[Task goal]:
Set down each record exactly. Omit the pictures.

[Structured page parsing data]

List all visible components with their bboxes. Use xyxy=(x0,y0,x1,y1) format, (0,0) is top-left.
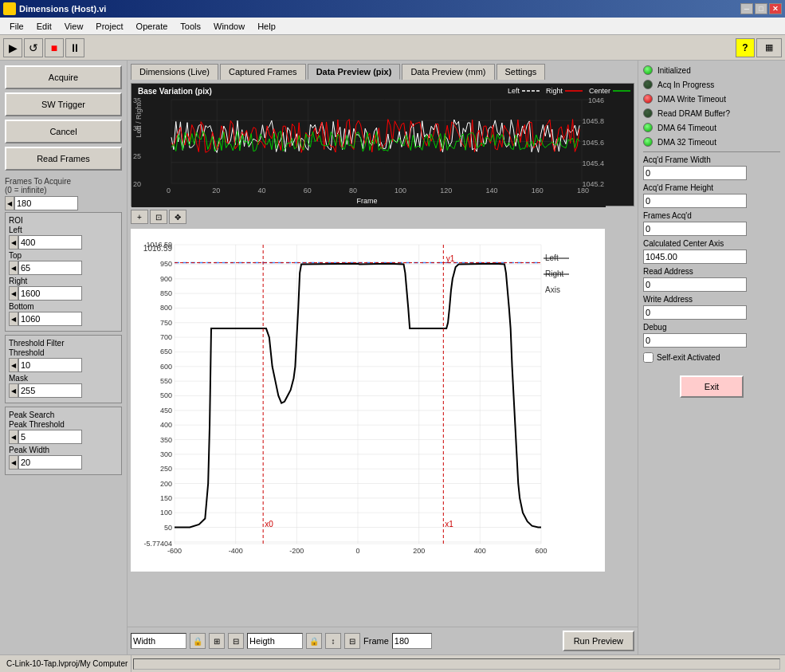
run-preview-button[interactable]: Run Preview xyxy=(563,631,634,651)
frames-decrement[interactable]: ◀ xyxy=(5,196,14,210)
pause-button[interactable]: ⏸ xyxy=(65,38,84,57)
peak-width-input[interactable] xyxy=(18,455,82,470)
tab-captured-frames[interactable]: Captured Frames xyxy=(220,64,306,80)
menu-edit[interactable]: Edit xyxy=(30,20,58,33)
roi-bottom-input[interactable] xyxy=(18,312,82,326)
bottom-bar: 🔒 ⊞ ⊟ 🔒 ↕ ⊟ Frame Run Preview xyxy=(128,627,638,654)
read-dram-label: Read DRAM Buffer? xyxy=(657,109,730,118)
toolbar: ▶ ↺ ■ ⏸ ? ▦ xyxy=(0,35,785,61)
run-button[interactable]: ▶ xyxy=(3,38,22,57)
mini-chart: Base Variation (pix) Left Right Center xyxy=(131,83,634,206)
left-panel: Acquire SW Trigger Cancel Read Frames Fr… xyxy=(0,61,128,654)
write-address-input[interactable] xyxy=(643,305,747,320)
calc-center-axis-input[interactable] xyxy=(643,250,747,264)
debug-input[interactable] xyxy=(643,333,747,348)
toolbar-extra-button[interactable]: ▦ xyxy=(756,38,782,57)
roi-right-input[interactable] xyxy=(18,286,82,301)
peak-width-group: ◀ xyxy=(9,455,118,470)
threshold-decrement[interactable]: ◀ xyxy=(9,358,18,372)
frames-to-acquire-label: Frames To Acquire (0 = infinite) xyxy=(5,177,122,195)
write-address-label: Write Address xyxy=(643,295,780,304)
peak-search-label: Peak Search xyxy=(9,411,118,419)
menu-tools[interactable]: Tools xyxy=(174,20,207,33)
height-input[interactable] xyxy=(247,633,303,649)
menu-project[interactable]: Project xyxy=(89,20,129,33)
frames-acqd-input[interactable] xyxy=(643,222,747,236)
dma-write-timeout-row: DMA Write Timeout xyxy=(643,94,780,104)
read-dram-row: Read DRAM Buffer? xyxy=(643,108,780,118)
height-tool1-button[interactable]: ↕ xyxy=(325,633,341,649)
stop-button[interactable]: ■ xyxy=(45,38,64,57)
height-lock-button[interactable]: 🔒 xyxy=(306,633,322,649)
status-scroll[interactable] xyxy=(133,658,780,670)
debug-label: Debug xyxy=(643,323,780,332)
mask-decrement[interactable]: ◀ xyxy=(9,383,18,398)
peak-threshold-input[interactable] xyxy=(18,430,82,444)
tab-data-preview-pix[interactable]: Data Preview (pix) xyxy=(308,64,401,80)
threshold-filter-label: Threshold Filter xyxy=(9,339,118,348)
threshold-input[interactable] xyxy=(18,358,82,372)
acquire-button[interactable]: Acquire xyxy=(5,65,122,89)
width-tool2-button[interactable]: ⊟ xyxy=(228,633,244,649)
read-frames-button[interactable]: Read Frames xyxy=(5,147,122,171)
main-chart-area xyxy=(128,229,638,627)
width-input[interactable] xyxy=(131,633,186,649)
roi-left-group: ◀ xyxy=(9,235,118,250)
menu-operate[interactable]: Operate xyxy=(130,20,175,33)
acqd-frame-width-label: Acq'd Frame Width xyxy=(643,155,780,164)
right-legend-label: Right xyxy=(546,87,563,95)
pan-button[interactable]: ✥ xyxy=(169,210,186,224)
roi-bottom-decrement[interactable]: ◀ xyxy=(9,312,18,326)
initialized-led xyxy=(643,65,653,75)
tab-settings[interactable]: Settings xyxy=(497,64,546,80)
menu-bar: File Edit View Project Operate Tools Win… xyxy=(0,18,785,35)
menu-file[interactable]: File xyxy=(3,20,30,33)
height-tool2-button[interactable]: ⊟ xyxy=(344,633,360,649)
menu-help[interactable]: Help xyxy=(251,20,282,33)
calc-center-axis-label: Calculated Center Axis xyxy=(643,239,780,248)
roi-right-decrement[interactable]: ◀ xyxy=(9,286,18,301)
legend-center: Center xyxy=(589,87,630,95)
peak-threshold-group: ◀ xyxy=(9,430,118,444)
zoom-in-button[interactable]: + xyxy=(131,210,148,224)
acq-in-progress-led xyxy=(643,80,653,89)
roi-top-decrement[interactable]: ◀ xyxy=(9,261,18,275)
status-bar: C-Link-10-Tap.lvproj/My Computer xyxy=(0,654,785,672)
acqd-frame-width-input[interactable] xyxy=(643,166,747,180)
roi-top-input[interactable] xyxy=(18,261,82,275)
frame-value-input[interactable] xyxy=(392,633,432,649)
minimize-button[interactable]: ─ xyxy=(740,3,753,14)
cancel-button[interactable]: Cancel xyxy=(5,120,122,143)
dma32-timeout-row: DMA 32 Timeout xyxy=(643,137,780,147)
width-lock-button[interactable]: 🔒 xyxy=(190,633,206,649)
threshold-filter-section: Threshold Filter Threshold ◀ Mask ◀ xyxy=(5,335,122,403)
width-tool1-button[interactable]: ⊞ xyxy=(209,633,225,649)
read-address-input[interactable] xyxy=(643,277,747,292)
peak-threshold-decrement[interactable]: ◀ xyxy=(9,430,18,444)
close-button[interactable]: ✕ xyxy=(769,3,782,14)
dma64-timeout-row: DMA 64 Timeout xyxy=(643,123,780,132)
self-exit-row: Self-exit Activated xyxy=(643,352,780,363)
self-exit-checkbox[interactable] xyxy=(643,352,654,363)
read-address-label: Read Address xyxy=(643,267,780,276)
tab-data-preview-mm[interactable]: Data Preview (mm) xyxy=(402,64,494,80)
frames-to-acquire-input[interactable] xyxy=(14,196,78,210)
dma64-timeout-led xyxy=(643,123,653,132)
menu-window[interactable]: Window xyxy=(207,20,251,33)
run-cont-button[interactable]: ↺ xyxy=(24,38,43,57)
peak-width-decrement[interactable]: ◀ xyxy=(9,455,18,470)
legend-right: Right xyxy=(546,87,583,95)
help-button[interactable]: ? xyxy=(736,38,755,57)
roi-left-decrement[interactable]: ◀ xyxy=(9,235,18,250)
zoom-fit-button[interactable]: ⊡ xyxy=(150,210,167,224)
acqd-frame-height-label: Acq'd Frame Height xyxy=(643,183,780,192)
exit-button[interactable]: Exit xyxy=(680,375,744,398)
acqd-frame-height-input[interactable] xyxy=(643,194,747,208)
tab-dimensions-live[interactable]: Dimensions (Live) xyxy=(131,64,218,80)
sw-trigger-button[interactable]: SW Trigger xyxy=(5,92,122,116)
mask-input[interactable] xyxy=(18,383,82,398)
maximize-button[interactable]: □ xyxy=(755,3,767,14)
peak-threshold-label: Peak Threshold xyxy=(9,420,118,429)
roi-left-input[interactable] xyxy=(18,235,82,250)
menu-view[interactable]: View xyxy=(58,20,90,33)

[Exercise output]:
List all visible components with their bboxes. Use xyxy=(x0,y0,x1,y1) format, (0,0) is top-left.
run-preview-button[interactable]: Run Preview xyxy=(563,631,634,651)
frames-decrement[interactable]: ◀ xyxy=(5,196,14,210)
pause-button[interactable]: ⏸ xyxy=(65,38,84,57)
peak-width-input[interactable] xyxy=(18,455,82,470)
tab-captured-frames[interactable]: Captured Frames xyxy=(220,64,306,80)
menu-edit[interactable]: Edit xyxy=(30,20,58,33)
roi-bottom-input[interactable] xyxy=(18,312,82,326)
bottom-bar: 🔒 ⊞ ⊟ 🔒 ↕ ⊟ Frame Run Preview xyxy=(128,627,638,654)
read-dram-label: Read DRAM Buffer? xyxy=(657,109,730,118)
toolbar: ▶ ↺ ■ ⏸ ? ▦ xyxy=(0,35,785,61)
run-button[interactable]: ▶ xyxy=(3,38,22,57)
mini-chart: Base Variation (pix) Left Right Center xyxy=(131,83,634,206)
left-panel: Acquire SW Trigger Cancel Read Frames Fr… xyxy=(0,61,128,654)
write-address-input[interactable] xyxy=(643,305,747,320)
calc-center-axis-input[interactable] xyxy=(643,250,747,264)
debug-input[interactable] xyxy=(643,333,747,348)
toolbar-extra-button[interactable]: ▦ xyxy=(756,38,782,57)
roi-right-input[interactable] xyxy=(18,286,82,301)
peak-width-group: ◀ xyxy=(9,455,118,470)
threshold-decrement[interactable]: ◀ xyxy=(9,358,18,372)
frames-to-acquire-label: Frames To Acquire (0 = infinite) xyxy=(5,177,122,195)
write-address-label: Write Address xyxy=(643,295,780,304)
peak-search-label: Peak Search xyxy=(9,411,118,419)
menu-tools[interactable]: Tools xyxy=(174,20,207,33)
height-input[interactable] xyxy=(247,633,303,649)
menu-project[interactable]: Project xyxy=(89,20,129,33)
frames-acqd-input[interactable] xyxy=(643,222,747,236)
dma-write-timeout-row: DMA Write Timeout xyxy=(643,94,780,104)
read-dram-row: Read DRAM Buffer? xyxy=(643,108,780,118)
height-tool1-button[interactable]: ↕ xyxy=(325,633,341,649)
stop-button[interactable]: ■ xyxy=(45,38,64,57)
height-lock-button[interactable]: 🔒 xyxy=(306,633,322,649)
status-scroll[interactable] xyxy=(133,658,780,670)
debug-label: Debug xyxy=(643,323,780,332)
mask-decrement[interactable]: ◀ xyxy=(9,383,18,398)
peak-threshold-input[interactable] xyxy=(18,430,82,444)
tab-data-preview-pix[interactable]: Data Preview (pix) xyxy=(308,64,401,80)
threshold-filter-label: Threshold Filter xyxy=(9,339,118,348)
threshold-input[interactable] xyxy=(18,358,82,372)
acquire-button[interactable]: Acquire xyxy=(5,65,122,89)
width-tool2-button[interactable]: ⊟ xyxy=(228,633,244,649)
read-frames-button[interactable]: Read Frames xyxy=(5,147,122,171)
main-chart-area xyxy=(128,229,638,627)
width-input[interactable] xyxy=(131,633,186,649)
roi-left-group: ◀ xyxy=(9,235,118,250)
menu-operate[interactable]: Operate xyxy=(130,20,175,33)
acqd-frame-width-label: Acq'd Frame Width xyxy=(643,155,780,164)
right-legend-label: Right xyxy=(546,87,563,95)
pan-button[interactable]: ✥ xyxy=(169,210,186,224)
roi-bottom-decrement[interactable]: ◀ xyxy=(9,312,18,326)
initialized-led xyxy=(643,65,653,75)
tab-settings[interactable]: Settings xyxy=(497,64,546,80)
menu-bar: File Edit View Project Operate Tools Win… xyxy=(0,18,785,35)
menu-file[interactable]: File xyxy=(3,20,30,33)
height-tool2-button[interactable]: ⊟ xyxy=(344,633,360,649)
menu-help[interactable]: Help xyxy=(251,20,282,33)
calc-center-axis-label: Calculated Center Axis xyxy=(643,239,780,248)
roi-right-decrement[interactable]: ◀ xyxy=(9,286,18,301)
legend-center: Center xyxy=(589,87,630,95)
peak-threshold-group: ◀ xyxy=(9,430,118,444)
zoom-in-button[interactable]: + xyxy=(131,210,148,224)
acq-in-progress-led xyxy=(643,80,653,89)
roi-top-decrement[interactable]: ◀ xyxy=(9,261,18,275)
status-bar: C-Link-10-Tap.lvproj/My Computer xyxy=(0,654,785,672)
acqd-frame-width-input[interactable] xyxy=(643,166,747,180)
roi-top-input[interactable] xyxy=(18,261,82,275)
frame-value-input[interactable] xyxy=(392,633,432,649)
minimize-button[interactable]: ─ xyxy=(740,3,753,14)
cancel-button[interactable]: Cancel xyxy=(5,120,122,143)
dma32-timeout-row: DMA 32 Timeout xyxy=(643,137,780,147)
width-lock-button[interactable]: 🔒 xyxy=(190,633,206,649)
threshold-filter-section: Threshold Filter Threshold ◀ Mask ◀ xyxy=(5,335,122,403)
width-tool1-button[interactable]: ⊞ xyxy=(209,633,225,649)
read-address-input[interactable] xyxy=(643,277,747,292)
peak-threshold-decrement[interactable]: ◀ xyxy=(9,430,18,444)
close-button[interactable]: ✕ xyxy=(769,3,782,14)
dma64-timeout-row: DMA 64 Timeout xyxy=(643,123,780,132)
self-exit-row: Self-exit Activated xyxy=(643,352,780,363)
self-exit-checkbox[interactable] xyxy=(643,352,654,363)
read-address-label: Read Address xyxy=(643,267,780,276)
tab-data-preview-mm[interactable]: Data Preview (mm) xyxy=(402,64,494,80)
frames-to-acquire-input[interactable] xyxy=(14,196,78,210)
dma64-timeout-led xyxy=(643,123,653,132)
menu-window[interactable]: Window xyxy=(207,20,251,33)
run-cont-button[interactable]: ↺ xyxy=(24,38,43,57)
peak-width-decrement[interactable]: ◀ xyxy=(9,455,18,470)
legend-right: Right xyxy=(546,87,583,95)
help-button[interactable]: ? xyxy=(736,38,755,57)
roi-left-decrement[interactable]: ◀ xyxy=(9,235,18,250)
zoom-fit-button[interactable]: ⊡ xyxy=(150,210,167,224)
acqd-frame-height-label: Acq'd Frame Height xyxy=(643,183,780,192)
exit-button[interactable]: Exit xyxy=(680,375,744,398)
acqd-frame-height-input[interactable] xyxy=(643,194,747,208)
tab-dimensions-live[interactable]: Dimensions (Live) xyxy=(131,64,218,80)
sw-trigger-button[interactable]: SW Trigger xyxy=(5,92,122,116)
mask-input[interactable] xyxy=(18,383,82,398)
maximize-button[interactable]: □ xyxy=(755,3,767,14)
peak-threshold-label: Peak Threshold xyxy=(9,420,118,429)
roi-left-input[interactable] xyxy=(18,235,82,250)
menu-view[interactable]: View xyxy=(58,20,90,33)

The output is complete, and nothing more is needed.